Listed records:
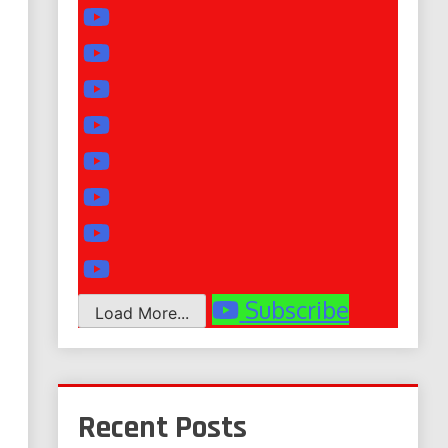
Subscribe
Load More...
Recent Posts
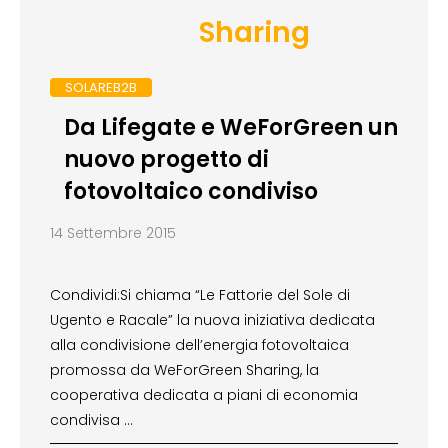
Sharing
SOLAREB2B
Da Lifegate e WeForGreen un
nuovo progetto di
fotovoltaico condiviso
14 Settembre 2015
Condividi:Si chiama “Le Fattorie del Sole di
Ugento e Racale” la nuova iniziativa dedicata
alla condivisione dell’energia fotovoltaica
promossa da WeForGreen Sharing, la
cooperativa dedicata a piani di economia
condivisa …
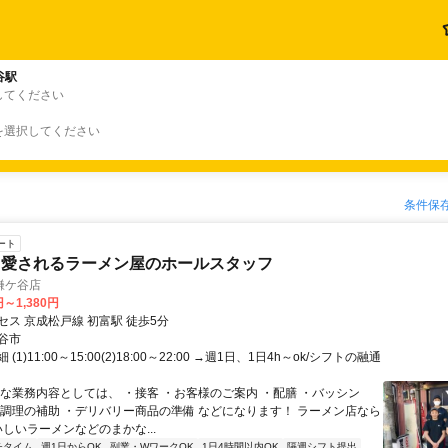
谷駅
してください
を選択してください
条件保
ート
ら愛されるラーメン屋のホールスタッフ
鎌ケ谷店
円～1,380円
セス 京成松戸線 初富駅 徒歩5分
谷市
(1)11:00～15:00(2)18:00～22:00 →週1日、1日4h～ok/シフトの融通
主な業務内容としては、 ・接客 ・お客様のご案内 ・配膳 ・バッシン
・調理の補助 ・デリバリー商品の準備 などになります！ ラーメン店なら
しいラーメンなどのまかな...
チタイム
週1日からOK
副業・WワークOK
1日4時間以内OK
隔週シフト提出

What is required:
Return the line that contains "主な業務内容としては、 ・接客 ・お客様のご案内 ・配膳 ・バッシン", along with every line after it in the data above, exactly and with nothing else.

Answer box:
主な業務内容としては、 ・接客 ・お客様のご案内 ・配膳 ・バッシン
・調理の補助 ・デリバリー商品の準備 などになります！ ラーメン店なら
しいラーメンなどのまかな...
チタイム
週1日からOK
副業・WワークOK
1日4時間以内OK
隔週シフト提出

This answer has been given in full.